Mano le Tough moved from Dublin to Berlin in his twenties and is currently located near Zurich, Switzerland. He grew up in a small village in Wicklow, on Ireland’s east coast, where his earliest musical memories involved taping Talking Heads and Fine Young Cannibals off the radio as a seven-year-old before he heard the siren song of dance music on local pirate radio.
After playing in bands during a reasonably diverse musical adolescence, he had returned to house and techno by his twenties, diving headfirst into the nascent MySpace culture around 2007.

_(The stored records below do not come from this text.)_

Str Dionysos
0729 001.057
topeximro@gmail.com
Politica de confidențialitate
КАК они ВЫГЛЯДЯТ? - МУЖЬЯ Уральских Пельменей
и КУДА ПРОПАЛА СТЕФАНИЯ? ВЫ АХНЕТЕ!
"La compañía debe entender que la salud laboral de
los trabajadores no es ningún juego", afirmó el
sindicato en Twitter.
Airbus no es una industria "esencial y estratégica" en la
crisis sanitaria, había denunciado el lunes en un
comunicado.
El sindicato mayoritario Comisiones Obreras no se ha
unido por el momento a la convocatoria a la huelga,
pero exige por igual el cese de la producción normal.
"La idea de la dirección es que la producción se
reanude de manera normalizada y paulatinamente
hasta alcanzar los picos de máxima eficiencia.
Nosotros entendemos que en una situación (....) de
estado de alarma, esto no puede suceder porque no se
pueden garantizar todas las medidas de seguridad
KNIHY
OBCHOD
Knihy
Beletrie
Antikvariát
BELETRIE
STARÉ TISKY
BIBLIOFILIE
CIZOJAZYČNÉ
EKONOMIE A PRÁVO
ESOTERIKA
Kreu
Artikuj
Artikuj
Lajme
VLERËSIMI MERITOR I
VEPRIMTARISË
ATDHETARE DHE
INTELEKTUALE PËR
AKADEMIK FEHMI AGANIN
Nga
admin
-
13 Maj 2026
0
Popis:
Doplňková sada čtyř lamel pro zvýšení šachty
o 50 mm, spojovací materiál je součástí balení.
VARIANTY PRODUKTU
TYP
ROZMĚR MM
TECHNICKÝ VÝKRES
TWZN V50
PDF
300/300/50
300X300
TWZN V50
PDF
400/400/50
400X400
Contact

The first track he ever finished, Warhorn, was fortuitously spotted by producer and True Romance labelhead, Tensnake, fifteen minutes after it had finished uploading.
He moved to the German capital shortly afterwards, steadily growing his audience as gigs and releases accumulated. His singles soon became mainstays in sets around Berlin and the wider world, adored for their unique melody-driven and disco-flecked house, while his albums Changing Days and Trails (both on Permanent Vacation) saw him channelling deeper water, underlain with intricate arrangements and the stripped-back intimacy of his own voice.
In 2012, he founded a label of his own with close friends The Drifter and Baikal. Maeve Records immediately became an essential stable for eclectic, forward-thinking dance music from its three founders, and carefully curated releases by the likes of Isolée, Phil Kieran, New Jackson and Kev Sheridan.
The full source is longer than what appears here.